Colorado Music Buzz Magazine
- Editor: Keith Schneider Eric Fletcher
- Publisher: Keith Schneider
- First issue: June 1, 2005
- Company: Colorado Music Buzz Inc LLC
- Country: United States
- Based in: Parker, Colorado
- Language: English
- Website: coloradomusicbuzz.com

= Colorado Music Buzz =

American magazine

Colorado Music Buzz Magazine is a United States-based magazine about Colorado music, arts and entertainment that is published monthly across the Front Range of Colorado. The magazine was founded in Parker, Colorado in 2005 by Keith Schneider and Eric F. Fletcher.

The final issue of Colorado Music Buzz Magazine was released on September 1, 2015.

==Format==
The magazine covers genres including:

- Acoustic music
- Alternative rock
- Blues
- Bluegrass
- Classical
- Country
- Electronica
- Folk music
- Hardcore punk
- Hip hop
- Heavy metal
- Jazz
- Musical theatre
- Punk rock
- Reggae
- Rock music
- Ska

The magazine covered Colorado bands and public figures including Devotchka, Flobots, The Fray, Tickle Me Pink, Rose Hill Drive, and Meese, as well aspoliticians such as Denver mayor John Hickenlooper and Eric Dyce, entertainment coordinator for Red Rocks.

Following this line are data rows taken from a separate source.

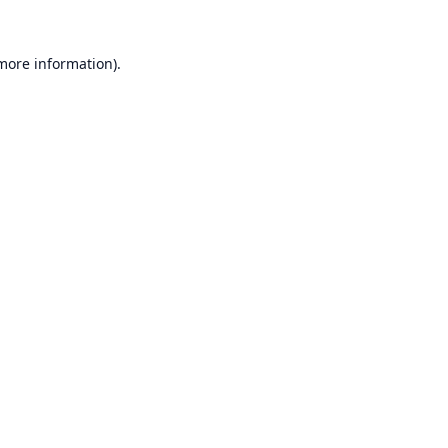
 more information).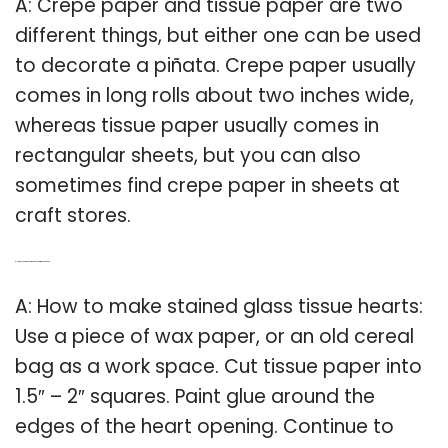
A: Crepe paper and tissue paper are two
different things, but either one can be used
to decorate a piñata. Crepe paper usually
comes in long rolls about two inches wide,
whereas tissue paper usually comes in
rectangular sheets, but you can also
sometimes find crepe paper in sheets at
craft stores.
Q: How do you make stained glass with tissue paper?
A: How to make stained glass tissue hearts:
Use a piece of wax paper, or an old cereal
bag as a work space. Cut tissue paper into
1.5″ – 2″ squares. Paint glue around the
edges of the heart opening. Continue to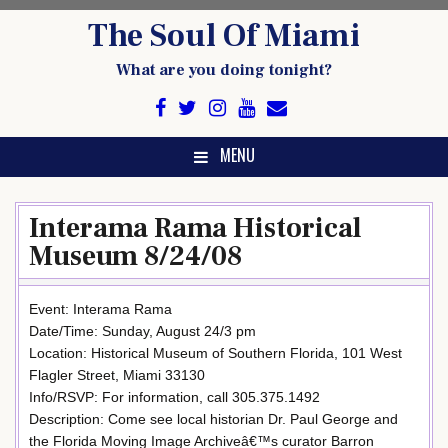
Skip
The Soul Of Miami
to
content
What are you doing tonight?
MENU
Interama Rama Historical
Museum 8/24/08
Event: Interama Rama
Date/Time: Sunday, August 24/3 pm
Location: Historical Museum of Southern Florida, 101 West
Flagler Street, Miami 33130
Info/RSVP: For information, call 305.375.1492
Description: Come see local historian Dr. Paul George and
the Florida Moving Image Archiveâ€™s curator Barron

It has interviewed artists including Bill Stevenson of the punk bands Descendents and All and co-founder of The Blasting Room recording studio in Fort Collins, Colorado; JR Swartz, formerly of nu metal band Motograter who is currently with Curiosity Kills; Grammy Award-winning jazz and a cappella vocalist Bobby McFerrin; Josh "JP" Paul, bass player for rock band Daughtry; vocalist Ivan Moody of heavy metal band Five Finger Death Punch who is from Westminster, Colorado; and David Ellefson, former bass player for heavy metal band Megadeth and current bassist for F5.

Since 2012, the majority of the magazine's feature and cover stories have been written by managing editors Jenn Cohen and Tim Wenger.

==Celebrity contributors==
In December 2008, Ahrue Luster of alternative metal band Ill Niño began his monthly column "Road Block".

In March 2009, Nathen Maxwell of the Celtic punk band Flogging Molly started his monthly column "View From The Stage".

In the summer of 2008, Doug Haywood, formerly of the Jackson Browne band, partially serialized his upcoming novel.

Rich Ross of Modulus Guitars and Flea contributes a monthly column called "Lessons from the Road".

Uncle Nasty, formerly from KBPI and the DJs of KTNI-FM, also contribute monthly columns.

Jesse Walker, bassist for the Flobots, was a contributing writer.